Correct Answer: Varactor diode

Explanation:


Introduction:
Negative-resistance devices can sustain oscillations or provide gain by exhibiting a region where current decreases as voltage increases. Identifying which devices exhibit negative resistance is foundational in microwave electronics.


Given Data / Assumptions:

  • Candidate devices: Gunn, Tunnel, IMPATT, Varactor diodes
  • Context: microwave generation/amplification vs reactive tuning


Concept / Approach:
Gunn and IMPATT diodes are classic negative-resistance sources for microwave oscillators and amplifiers. Tunnel diodes exhibit negative differential resistance due to quantum tunneling in their I–V curve.

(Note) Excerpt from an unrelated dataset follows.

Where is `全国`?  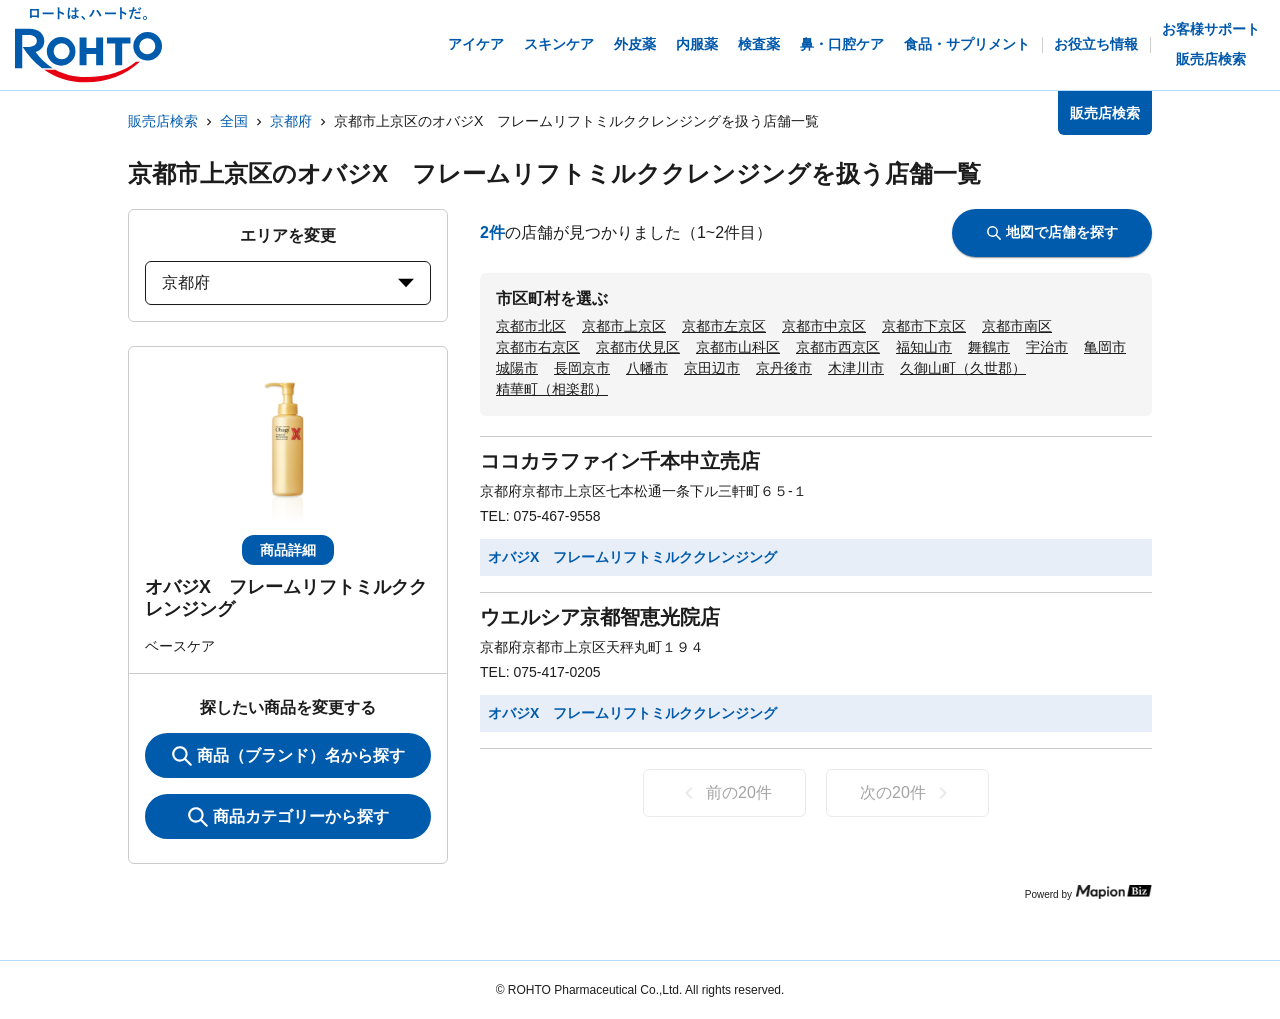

Varactors, by contrast, are voltage-dependent capacitors used for tuning and frequency multiplication; they do not operate via negative resistance in normal use.


Step-by-Step Reasoning:

1) Gunn diode: transferred-electron effect → negative resistance (true).2) Tunnel diode: tunneling peak and valley currents → negative differential resistance (true).3) IMPATT diode: impact ionization and transit-time effects → negative resistance at microwave frequencies (true).4) Varactor diode: provides nonlinear capacitance, not negative resistance (not a negative-resistance device).


Verification / Alternative check:
Small-signal models: varactor shows C(V) with series R but no negative-resistance region; others have negative differential resistance ranges.


Why Other Options Are Wrong:

  • A/B/C: Each is a well-known negative-resistance device used for oscillation/amplification.


Common Pitfalls:
Equating nonlinearity with negative resistance; assuming all “special diodes” share the same property.